In 1955, Bartle, a Democrat, with no previous political experience, was asked to run for mayor of Kansas City on the Citizens’ Association ticket. Although the Citizen’s Association (of which Bartle had been a founder) had helped sweep the Pendergast political machine out of power in 1940, Bartle chose to run as an independent with Citizen Association support. However, in his reelection campaign of 1959, Bartle also accepted the tacit support of the remnants of the Pendergast machine, leading to unfounded fears about the possible revival of “boss politics.” In Kansas City, the mayor was comparatively weak, effectively an at-large city councilman; but Bartle, not surprisingly, was superb at performing the inspirational and ceremonial aspects of his office.

During his two terms, Bartle oversaw the desegregation of the city hospitals and removed them from political influence. He also overhauled the city tax structure, organized the mayors and city managers of 67 nearby towns into a planning council, supported the advancement of African-American police officers, and oversaw initial construction of the Kansas City airport and a nearby freeway. Also during his two terms, the Dallas Texans professional football team moved to Kansas City, adopting Bartle’s nickname, “Chief.” While he was mayor, Bartle went to all two-alarm fires in a fireman’s hat, coat and boots; and every weekday morning at 8:00-or when he could actually make it to the station—he broadcast a radio report to the city.

Bartle found his first term the more enjoyable. Then he had carried into office virtually the entire Citizens Association ticket. During his second term, a block of councilmen stymied his plans. Although Bartle remained on the 1963 ticket, he asked voters not to reelect him.

Bartle was a hail-fellow-well-met, who “never knew a stranger” and demonstrated an impressive recall of names. On Christmas, he would regularly spend the day visiting orphanages, the Boy’s Home, the city jail, and other places that might be overlooked on such a holiday. For most of his life, Bartle lived simply, becoming more expansive in his personal spending only after being elected mayor. (His greatest extravagance until that point was fine cigars, of which he smoked 25 per day.)
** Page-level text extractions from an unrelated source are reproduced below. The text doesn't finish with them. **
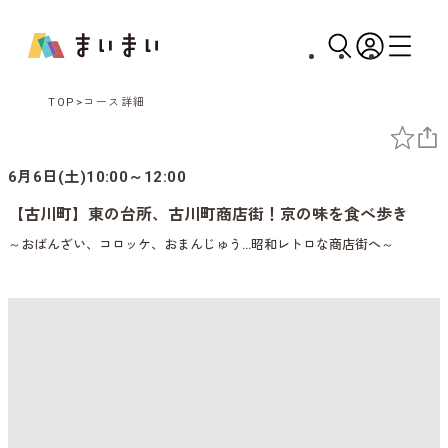
TOP
コース詳細
6月6日(土)10:00～12:00
【古川町】東の台所、古川町商店街！京の味を食べ歩き
～おばんざい、コロッケ、おまんじゅう…昭和レトロな商店街へ～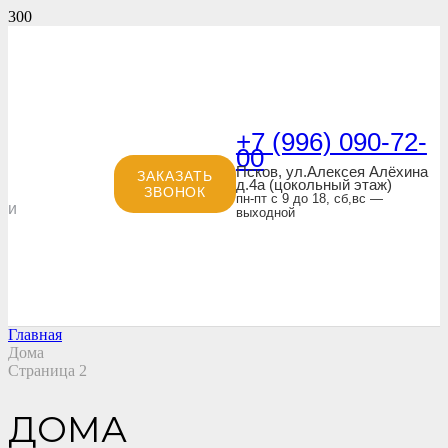
+7 (996) 090-72-
00
Псков, ул.Алексея Алёхина
ЗАКАЗАТЬ
д.4а (цокольный этаж)
ЗВОНОК
пн-пт с 9 до 18, сб,вс —
и
выходной
Главная
Дома
Страница 2
ДОМА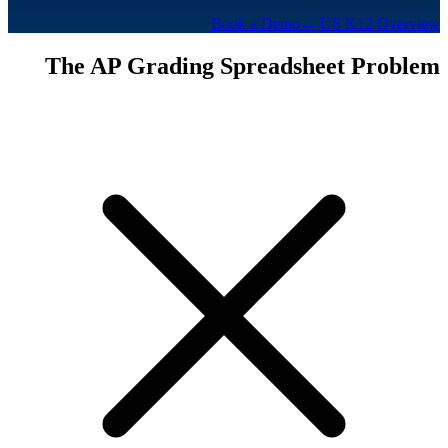
Book a Demo
← US K12 Overview
The AP Grading Spreadsheet Problem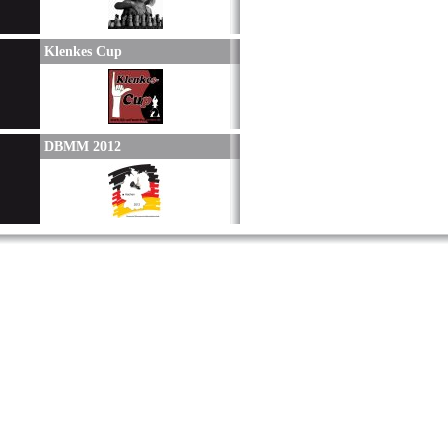
Klenkes Cup
DBMM 2012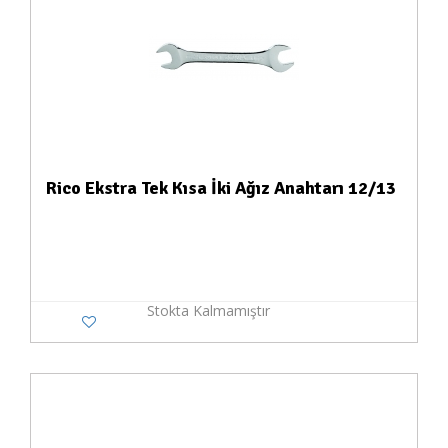
Rico Ekstra Tek Kısa İki Ağız Anahtarı 12/13
Stokta Kalmamıştır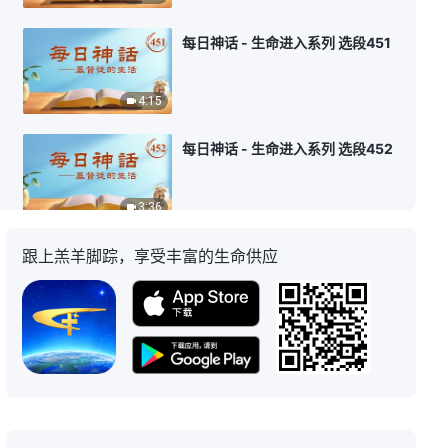
每日神话 - 生命进入系列 选段451
4:15
每日神话 - 生命进入系列 选段452
3:36
跟上羔羊脚踪，享受丰富的生命供应
每日神话 - 生命进入系列 选段453
6:31
每日神话 - 生命进入系列 选段454
9:10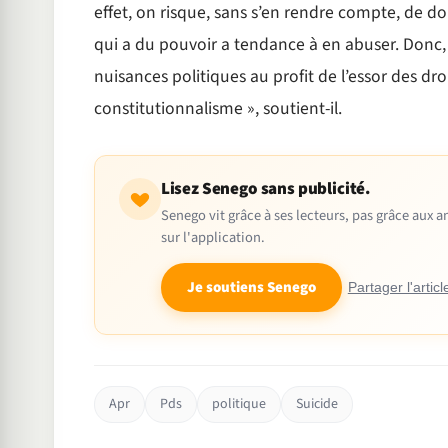
effet, on risque, sans s’en rendre compte, de 
qui a du pouvoir a tendance à en abuser. Donc, il
nuisances politiques au profit de l’essor des droit
constitutionnalisme », soutient-il.
Lisez Senego sans publicité.
Senego vit grâce à ses lecteurs, pas grâce aux
sur l'application.
Je soutiens Senego
Partager l'articl
Apr
Pds
politique
Suicide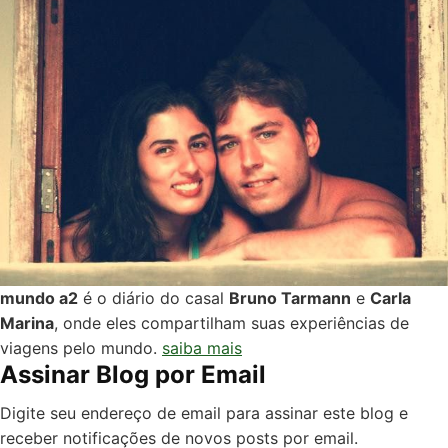
mundo a2
é o diário do casal
Bruno Tarmann
e
Carla
Marina
, onde eles compartilham suas experiências de
viagens pelo mundo.
saiba mais
Assinar Blog por Email
Digite seu endereço de email para assinar este blog e
receber notificações de novos posts por email.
Bartle idolized his clergyman father and displayed some guilt for not having followed in his profession. Bartle continued to make major decisions only after deciding what his father would have done in a similar circumstance. But Roe Bartle hated the penury of the clergyman’s life. The first time he asked a girl for a date, she rejected him because he was dressed in ill-fitting, second-hand clothes. Crushed, he swore before a mirror, “hand upraised”, that no child of his would ever know poverty. But once he had the money, he also acquired expensive hand-tailored suits.

Kansas City Star editor Roy A. Roberts was puzzled by Bartle, “You can say almost anything you like about Roe Bartle—call him demagogue, opportunist, tycoon or dedicated saint—and you will be correct, but you will speak only half truths. Nobody knows Bartle. He is too complex to be figured out.”

In later years, Bartle was plagued by health problems including phlebitis and injuries to his back and legs caused by a 1944 plane crash. Bartle died on May 9, 1974, from complications of diabetes and heart disease. He was buried in Forest Hill Cemetery. The Kansas City Convention Center, opened in 1976, was named Bartle Hall in his honor, and Bartle’s wife and friends provided items for exhibit cases that there memorialize his life. Bartle’s papers are in the State Historical Society of Missouri.